First of all, I think we need to know more about the money that campaigns spend on paid political advertising – particularly in television. In the 2012 presidential campaign alone, a billion dollars (give or take) was spent on TV ads. I have to wonder– given the profits that must come from political ads – how much television journalists and their bosses are willing to examine the truthfulness and reasonableness of what all candidates have to say. It seems to me that there’s a conflict of interest at work here. How tough can a reporter be on a candidate when his or her own station relies on that candidate’s campaign for revenue?
Now, the non-profit news organization Pro Publica has recently collected, in a very raw form, all the information that television stations were required to turn over about political ad buys. But this information has not been sorted through in any way, so not much can be gleaned from it. Not yet, at least. Pro Publica is asking citizens to help them process the information through their ‘Free the Files’ project, which you can learn about and take part in by visiting their website – propublica.org. Remember, we’re talking about billions of dollars directed toward national, state, and local elections. It might be useful for us all to know the effect that all that money has on how we’re informed – or misinformed – about candidates and issues.
Secondly, I suggest that the presidential primaries be redesigned. The current primary system is a reaction to the messy 1968 Democratic convention, and is designed to smooth out the process of choosing a presidential nominee. These days, and perhaps even back in 1972 when it all started, New Hampshire and Iowa are not the places to begin the primary season. Iowa and New Hampshire? Both these states are far too rural and far too homogeneous to produce candidates that reflect the more general and diverse concerns of the rest of the country.

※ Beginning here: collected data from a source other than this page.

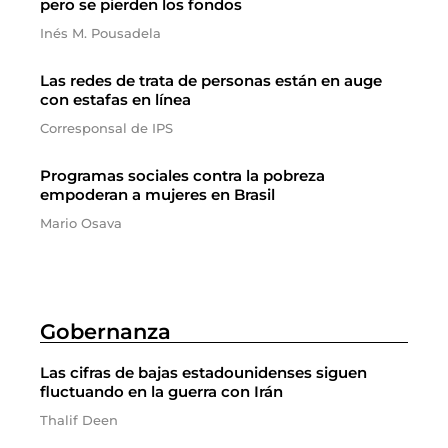
pero se pierden los fondos
Inés M. Pousadela
Las redes de trata de personas están en auge
con estafas en línea
Corresponsal de IPS
Programas sociales contra la pobreza
empoderan a mujeres en Brasil
Mario Osava
Gobernanza
Las cifras de bajas estadounidenses siguen
fluctuando en la guerra con Irán
Thalif Deen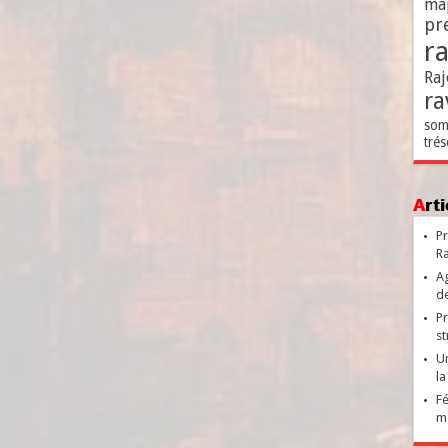
ma
pr
r
Raj
ra
som
trés
Ar
Pr
Ra
Ag
de
Pr
st
Un
la
Fé
ma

Let me break it down for you. In 2012, over 80 percent of Americans live in urban areas, whereas both Iowa and New Hampshire still have over a third percent of their people living in rural areas. And both Iowa and New Hampshire are overwhelmingly white, about 95 percent. In the United States, nearly 13 percent of the population identifies as African American, almost 17 percent identifies as Hispanic, and another five percent identifies as Asian. Iowa and New Hampshire, on a fundamental level, do not look like much of the rest of the United States.
I propose – wait for it – a balanced presidential primary system – where groups of five or six states, both small and large, are divided into two week primary periods. We could get through the primaries with a nice distribution of states over a five month period. The first round primary, in February, might include Iowa (why not?), along with Maryland, Wyoming, Arkansas, Wisconsin, and Florida. You can drop California by itself in the middle of the sequence. The final round (at the end of June) could have, let’s say, Mississippi, Maine, Minnesota, New Jersey, and Texas. Granted, travel costs would be higher, but candidates would have to address a more representative range of issues in having to run for a much more diverse set of voters.
Finally, and most painfully (Florida, I'm looking at you) we need to improve the voting system itself. The guiding principle here should be to help more eligible people vote and increase the efficiency of the voting process. We need to improve the ease of registration while taking reasonable steps to prevent voter fraud. We need to create guidelines and accountability for how ballots are designed, as well as making sure that ballot initiatives are written so that each item is clear and concise. Forget tradition, we need to move election dates to weekends – Saturdays and Sundays. We need to stop treating early voting like a political football and set a standard early voting period and procedure. We need to ensure that all voting sites have enough well-trained staff and enough materials and equipment for people to vote without confusion and excessive hardship. There’s no reason why anyone in Florida, the next time we have an election, should be standing in line for five or six hours just to exercise one of the most basic rights we have. I understand all the concerns about the process, but to deny or impede any eligible voter the right to cast a ballot is to do a great wrong.
So – improve the voting system, rework the primaries, and follow the TV money. Let’s get started on that work as soon as we can. We all deserve better.